L’orizzonte mediterraneo, che si risveglia nelle memorie d’infanzia dell’anziano compositore, è solo una delle tante facce della coscienza che in ogni Viennese dissimula lontane origini: per ogni Valzacchi (intrigante nel Rosenkavalier) contiamo innumerevoli Prohaska, Szedlak e cognomi ancor più vistosamente associabili a immigrazioni trasformarono Vienna in città franca. Il «barocco desiderio di dissimularsi», la mascherata come «dimensione operettistica del barocco austriaco (...) riduzione sempliciotta della concezione della vita come un gran teatro», che Claudio Magris ravvisa nella festa multicolore della Fledermaus di Johann Strauss jr., si accompagnano a un secondo livello di dissimulazione, dietro cui sonnecchia l’eredità della diversa etnia, che al momento del risveglio scoppia nella struggente Czardas di Rosalinde o nell’irresistibile esortazione del gondoliere («Komm in der Gondel») di Eine Nacht in Venedig, accompagnata dal potere retrospettivo su cui si fonda la fedeltà alla tradizione tipica della cultura austriaca, che mescola la coscienza del retaggio dottrinale coagulato in una cultura organica al sentimento di lontane origini («Klänge der Heimat»).

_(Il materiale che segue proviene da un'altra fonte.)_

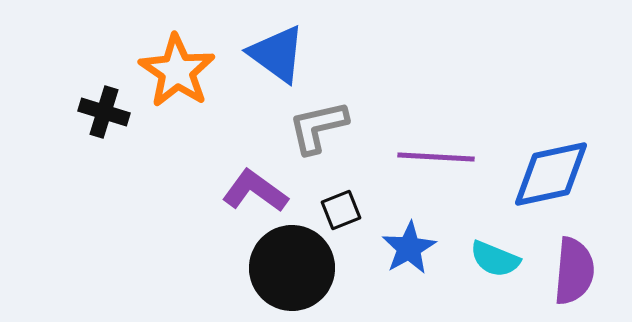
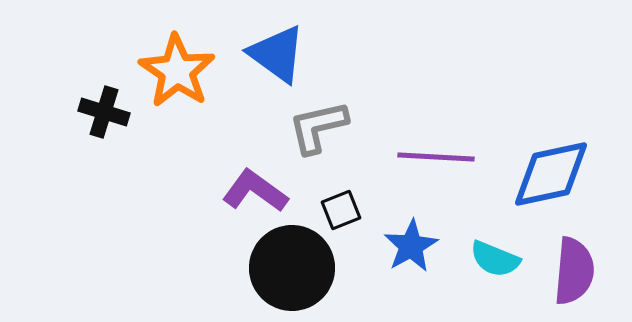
blue star: moved 2 px right, 2 px up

La componente italiana è una costante anche in Strauss, il cui Pipistrello, in apertura di sipario, si annuncia nell’accento tenorile di Alfredo; per non parlare della Maskenball-Quadrille (sui temi dell’opera verdiana) e altri ammiccamenti al patrimonio musicale del vicino meridione. Così se tarantella e gesto arioso del canto fanno da sfondo pittoresco alla storia di Gasparone, il bandito siciliano di Millöcker, gli acuti appassionati nei duetti a cuore aperto del Bettlerstudent sono ancora di schietta marca italiana. «Questo è ciò – rimbrottava ancora Hanslick – che ci rende così insopportabile la maggior parte delle operette viennesi: il fatto che esse scimmiottino convintissime Verdi e Meyerbeer. Le loro Sepperl e Leni cantano come Raoul e Valentina, e ogni rissa di osteria diventa una Notte di San Bartolomeo» (riferimento a Gli Ugonotti). Decisamente la chiusura del severo censore verso il melodramma, destinato a rimanergli conficcato come spina nel fianco, non conobbe resipiscenze.

Curiosamente sarebbe stato un collega come lui nato a Praga, August Wilhelm Ambros, a dissentire proprio sul diritto di cittadinanza che Hanslick rifiutava al gusto italiano: «Si può ben dire che la viennese gioia di vivere in quegli anni salisse fino a un sibaritico oblio di sé. Valzer di Strauss, farse di Nestroy, l’opera italiana con Tadolini e Moriani e inoltre la “Theaterzeitung” di Bauerle era ciò che allora si designava come specifico “Wienertum”».